### [What you should do]
Count the lines below that contain "Taylor". Give only the number.

___ Supplied data ___

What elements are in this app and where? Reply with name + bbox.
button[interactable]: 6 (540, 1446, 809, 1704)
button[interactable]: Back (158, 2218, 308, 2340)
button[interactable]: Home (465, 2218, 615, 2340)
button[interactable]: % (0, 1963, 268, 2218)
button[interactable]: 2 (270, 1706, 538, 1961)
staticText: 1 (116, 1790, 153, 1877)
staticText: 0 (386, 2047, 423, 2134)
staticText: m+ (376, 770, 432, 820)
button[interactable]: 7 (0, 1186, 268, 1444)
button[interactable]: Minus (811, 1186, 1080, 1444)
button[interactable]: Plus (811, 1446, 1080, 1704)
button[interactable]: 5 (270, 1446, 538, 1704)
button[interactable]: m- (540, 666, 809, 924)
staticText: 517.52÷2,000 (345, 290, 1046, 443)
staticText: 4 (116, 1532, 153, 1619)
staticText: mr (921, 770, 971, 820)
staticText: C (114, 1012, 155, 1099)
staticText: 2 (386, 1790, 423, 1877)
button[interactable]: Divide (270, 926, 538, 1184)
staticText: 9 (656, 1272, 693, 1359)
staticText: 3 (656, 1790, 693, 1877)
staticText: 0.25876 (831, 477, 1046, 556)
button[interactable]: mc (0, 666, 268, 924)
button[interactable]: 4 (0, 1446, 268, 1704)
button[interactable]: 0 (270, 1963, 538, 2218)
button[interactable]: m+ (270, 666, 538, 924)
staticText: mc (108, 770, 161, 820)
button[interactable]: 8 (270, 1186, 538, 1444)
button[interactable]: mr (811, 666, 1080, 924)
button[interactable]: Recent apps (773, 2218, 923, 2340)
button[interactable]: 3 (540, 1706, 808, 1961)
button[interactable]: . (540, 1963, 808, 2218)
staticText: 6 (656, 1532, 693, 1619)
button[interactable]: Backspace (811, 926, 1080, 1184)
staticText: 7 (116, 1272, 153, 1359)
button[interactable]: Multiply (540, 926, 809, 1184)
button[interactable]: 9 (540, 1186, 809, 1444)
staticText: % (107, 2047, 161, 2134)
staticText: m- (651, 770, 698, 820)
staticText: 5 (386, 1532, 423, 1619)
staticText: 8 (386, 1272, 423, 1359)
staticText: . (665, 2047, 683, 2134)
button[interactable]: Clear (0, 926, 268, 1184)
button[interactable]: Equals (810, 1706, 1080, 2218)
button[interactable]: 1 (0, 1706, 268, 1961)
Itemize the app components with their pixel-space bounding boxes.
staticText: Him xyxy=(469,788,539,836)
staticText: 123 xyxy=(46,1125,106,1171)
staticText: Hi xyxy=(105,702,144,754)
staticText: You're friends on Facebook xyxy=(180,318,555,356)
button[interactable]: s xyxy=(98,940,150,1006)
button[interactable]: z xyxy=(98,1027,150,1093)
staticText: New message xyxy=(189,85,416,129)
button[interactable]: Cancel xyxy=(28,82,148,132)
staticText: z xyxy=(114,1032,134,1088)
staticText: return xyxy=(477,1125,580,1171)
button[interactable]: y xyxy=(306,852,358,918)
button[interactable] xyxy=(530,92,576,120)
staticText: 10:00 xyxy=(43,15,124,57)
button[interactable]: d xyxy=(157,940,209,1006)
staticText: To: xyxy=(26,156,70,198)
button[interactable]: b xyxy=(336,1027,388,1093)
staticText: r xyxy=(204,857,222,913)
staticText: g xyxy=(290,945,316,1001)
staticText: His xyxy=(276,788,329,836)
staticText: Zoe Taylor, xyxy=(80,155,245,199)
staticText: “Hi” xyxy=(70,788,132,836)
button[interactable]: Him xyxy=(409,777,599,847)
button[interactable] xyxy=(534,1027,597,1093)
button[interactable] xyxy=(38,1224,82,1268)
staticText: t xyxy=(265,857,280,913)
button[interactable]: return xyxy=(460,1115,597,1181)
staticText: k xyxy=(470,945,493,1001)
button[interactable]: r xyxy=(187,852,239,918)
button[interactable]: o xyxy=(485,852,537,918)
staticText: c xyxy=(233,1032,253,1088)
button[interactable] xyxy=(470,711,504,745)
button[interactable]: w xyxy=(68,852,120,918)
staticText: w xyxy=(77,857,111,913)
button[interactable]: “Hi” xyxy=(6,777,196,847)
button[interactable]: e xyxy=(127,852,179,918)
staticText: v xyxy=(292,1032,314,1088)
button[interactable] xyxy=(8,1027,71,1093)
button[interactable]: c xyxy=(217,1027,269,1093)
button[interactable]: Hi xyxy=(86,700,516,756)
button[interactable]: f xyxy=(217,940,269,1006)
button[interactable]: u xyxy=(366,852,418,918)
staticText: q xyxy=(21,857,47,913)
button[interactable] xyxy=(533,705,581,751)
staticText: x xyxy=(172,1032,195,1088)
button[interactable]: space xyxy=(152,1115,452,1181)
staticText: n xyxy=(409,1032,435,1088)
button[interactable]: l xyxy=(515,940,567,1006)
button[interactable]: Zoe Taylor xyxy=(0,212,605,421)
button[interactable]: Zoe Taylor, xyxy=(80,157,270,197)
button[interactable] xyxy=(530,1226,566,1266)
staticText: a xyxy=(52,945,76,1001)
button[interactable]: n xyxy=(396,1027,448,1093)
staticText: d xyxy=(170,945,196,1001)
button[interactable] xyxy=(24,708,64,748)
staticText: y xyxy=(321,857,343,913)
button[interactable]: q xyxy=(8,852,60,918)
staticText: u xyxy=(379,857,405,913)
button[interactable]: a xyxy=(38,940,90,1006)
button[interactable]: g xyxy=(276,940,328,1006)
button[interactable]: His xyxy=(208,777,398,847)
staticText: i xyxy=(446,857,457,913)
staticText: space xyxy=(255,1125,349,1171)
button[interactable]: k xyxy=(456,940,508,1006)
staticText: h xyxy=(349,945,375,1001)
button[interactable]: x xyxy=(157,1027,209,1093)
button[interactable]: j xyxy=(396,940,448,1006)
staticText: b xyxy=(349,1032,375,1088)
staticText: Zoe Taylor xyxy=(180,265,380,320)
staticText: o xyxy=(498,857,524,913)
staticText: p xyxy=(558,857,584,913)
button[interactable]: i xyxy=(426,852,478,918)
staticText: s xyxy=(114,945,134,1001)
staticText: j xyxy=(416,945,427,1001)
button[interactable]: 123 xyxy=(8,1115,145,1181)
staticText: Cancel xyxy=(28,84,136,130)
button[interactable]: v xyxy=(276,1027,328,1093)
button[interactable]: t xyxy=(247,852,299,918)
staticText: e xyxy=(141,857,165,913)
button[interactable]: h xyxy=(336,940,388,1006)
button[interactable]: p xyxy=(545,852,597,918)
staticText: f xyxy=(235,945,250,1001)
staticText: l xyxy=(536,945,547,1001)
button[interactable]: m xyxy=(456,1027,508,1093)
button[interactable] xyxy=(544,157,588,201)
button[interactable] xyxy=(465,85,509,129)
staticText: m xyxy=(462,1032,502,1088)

___

### [Answer to this problem]
4